Return the entries exactly. Images are not part of the copy.
*** RECORD EXCERPTS Section Begins ***
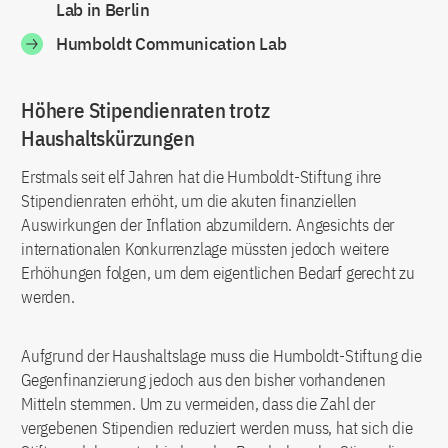
Lab in Berlin
Humboldt Communication Lab
Höhere Stipendienraten trotz
Haushaltskürzungen
Erstmals seit elf Jahren hat die Humboldt-Stiftung ihre
Stipendienraten erhöht, um die akuten finanziellen
Auswirkungen der Inflation abzumildern. Angesichts der
internationalen Konkurrenzlage müssten jedoch weitere
Erhöhungen folgen, um dem eigentlichen Bedarf gerecht zu
werden.
Aufgrund der Haushaltslage muss die Humboldt-Stiftung die
Gegenfinanzierung jedoch aus den bisher vorhandenen
Mitteln stemmen. Um zu vermeiden, dass die Zahl der
vergebenen Stipendien reduziert werden muss, hat sich die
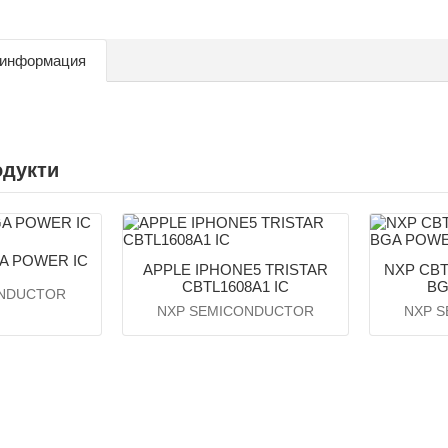
 информация
одукти
GA POWER IC
APPLE IPHONE5 TRISTAR
NXP CBT
CBTL1608A1 IC
BG
ONDUCTOR
NXP SEMICONDUCTOR
NXP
*** RECORD EXCERPTS Section Ends ***
→ TASK RESULT:
Lab in Berlin
Humboldt Communication Lab
Höhere Stipendienraten trotz
Haushaltskürzungen
Erstmals seit elf Jahren hat die Humboldt-Stiftung ihre
Stipendienraten erhöht, um die akuten finanziellen
Auswirkungen der Inflation abzumildern. Angesichts der
internationalen Konkurrenzlage müssten jedoch weitere
Erhöhungen folgen, um dem eigentlichen Bedarf gerecht zu
werden.
Aufgrund der Haushaltslage muss die Humboldt-Stiftung die
Gegenfinanzierung jedoch aus den bisher vorhandenen
Mitteln stemmen. Um zu vermeiden, dass die Zahl der
vergebenen Stipendien reduziert werden muss, hat sich die
 информация
одукти
GA POWER IC
APPLE IPHONE5 TRISTAR
NXP CBT
CBTL1608A1 IC
BG
ONDUCTOR
NXP SEMICONDUCTOR
NXP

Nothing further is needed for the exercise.